• INFORMATION SUPPLIED:

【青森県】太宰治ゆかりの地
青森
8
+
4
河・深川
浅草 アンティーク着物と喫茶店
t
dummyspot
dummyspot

• ABOUT THIS EXERCISE: Copy every entry exactly.

• ANSWER TO THE EXERCISE:
【青森県】太宰治ゆかりの地
青森
8
+
4
河・深川
浅草 アンティーク着物と喫茶店
t
dummyspot
dummyspot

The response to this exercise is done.